The good, the bad, and the ugly
So now I’ve been using the system for a week, and have some pretty detailed impressions of it. So here’s the basic rundown as I see it. I spend anywhere from an hour and a half a day to several hours (for the road trips), so I’m probably a fairly typical user:

    The Good

  • Very good selection of stations and programming.
  • A lack of DJ chatter or other annoyances
  • Very capable technical offering on the receiver
  • Activation and maintenance painless (took about 15 minutes from my car)
  • Availability of all programming over the net via their website
  • Ubiquitous access to stations, no matter what your location. The same channels are available in Boston that are available in NJ.
  • Simple installation and easy to use.

    The Bad

  • Many channels used up by narrow-focus audiences, but still occupy many channels at once.
  • Reception can be sketchy. Audio cuts out as the signal drops down reasonably often. Not enough to be a real problem, but far more often than I expected.
  • Audio quality is less than ideal. It sounds similar to a 64k MP3 streaming audio feed.
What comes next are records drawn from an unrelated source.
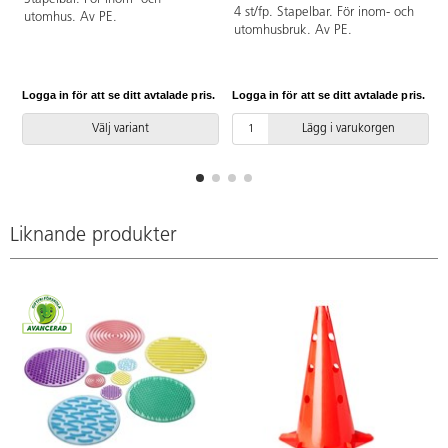
A
4 st/fp. Stapelbar. För inom- och
utomhus. Av PE.
utomhusbruk. Av PE.
Logga in för att se ditt avtalade pris.
Logga in för att se ditt avtalade pris.
L
Välj variant
Lägg i varukorgen
Liknande produkter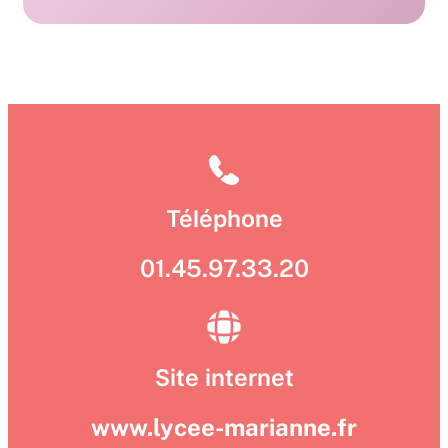
Téléphone
01.45.97.33.20
Site internet
www.lycee-marianne.fr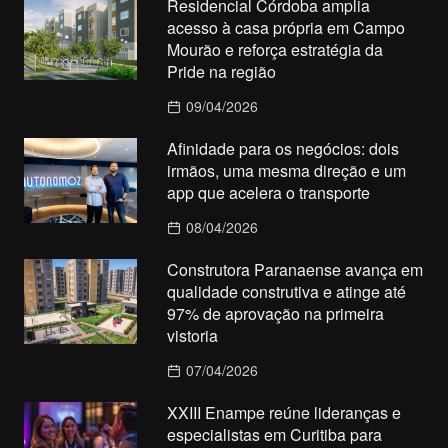
Residencial Córdoba amplia
acesso à casa própria em Campo
Mourão e reforça estratégia da
Pride na região
09/04/2026
Afinidade para os negócios: dois
irmãos, uma mesma direção e um
app que acelera o transporte
08/04/2026
Construtora Paranaense avança em
qualidade construtiva e atinge até
97% de aprovação na primeira
vistoria
07/04/2026
XXIII Enampe reúne lideranças e
especialistas em Curitiba para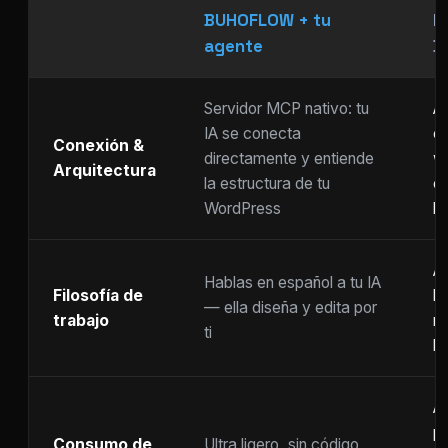
BUHOFLOW + tu
P
agente
D
Servidor MCP nativo: tu
As
IA se conecta
ch
Conexión &
directamente y entiende
w
Arquitectura
la estructura de tu
c
WordPress
li
Ar
Hablas en español a tu IA
Filosofía de
b
— ella diseña y edita por
trabajo
m
ti
ho
A
p
Consumo de
Ultra ligero, sin código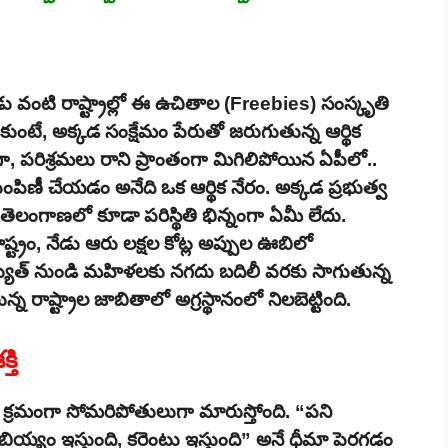
ు వంటి రాష్ట్రాల్లో ఈ ఉచితాల (Freebies) సంస్కృతి
ుంటే, అక్కడ సంక్షేమం పేరుతో జరుగుతున్న ఆర్థిక
ంగా, పరిశ్రమలు రాని ప్రాంతంగా మిగిలిపోయిన ఏపీలో..
పంపిణీ చేయడం అనేది ఒక ఆర్థిక నేరం. అక్కడ ప్రభుత్వ
తెలంగాణలో కూడా పరిస్థితి భిన్నంగా ఏమీ లేదు.
ష్ట్రం, నేడు ఆరు లక్షల కోట్ల అప్పుల ఊబిలో
యుత్ నుండి మహిళలకు నగదు బదిలీ వరకు సాగుతున్న
న్న రాష్ట్రాల జాబితాలో అగ్రస్థానంలో నిలబెట్టింది.
తి
క్రమంగా సోమరిపోతులుగా మారుస్తోంది. “పని
బియ్యం ఇస్తుంది, కరెంటు ఇస్తుంది” అనే ధీమా పెరగడం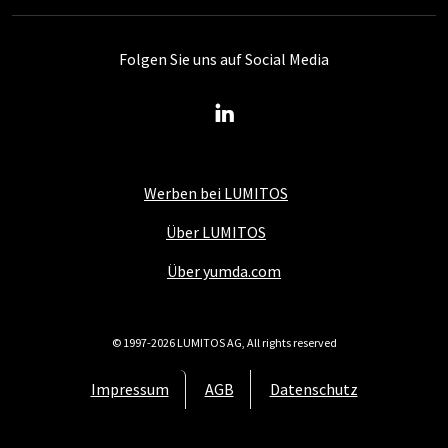
Folgen Sie uns auf Social Media
Werben bei LUMITOS
Über LUMITOS
Über yumda.com
© 1997-2026 LUMITOS AG, All rights reserved
Impressum
AGB
Datenschutz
It is NOT as high quality as CD or even broadcast radio, but is acceptable.

    The Ugly

  • No way to skip or avoid commercials
  • No Radio Paradise!

For $11 a month for the service, I think it’s worth it, particularly for people who do regular road trips or even longer commutes. The inclusion of not necessarily ‘mainstream’ content makes all the difference (things such as NPR, Folk radio, etc). Some more flexibility would be nice, and higher quality audio would be a huge win, but for now, I think I’ll stick with it.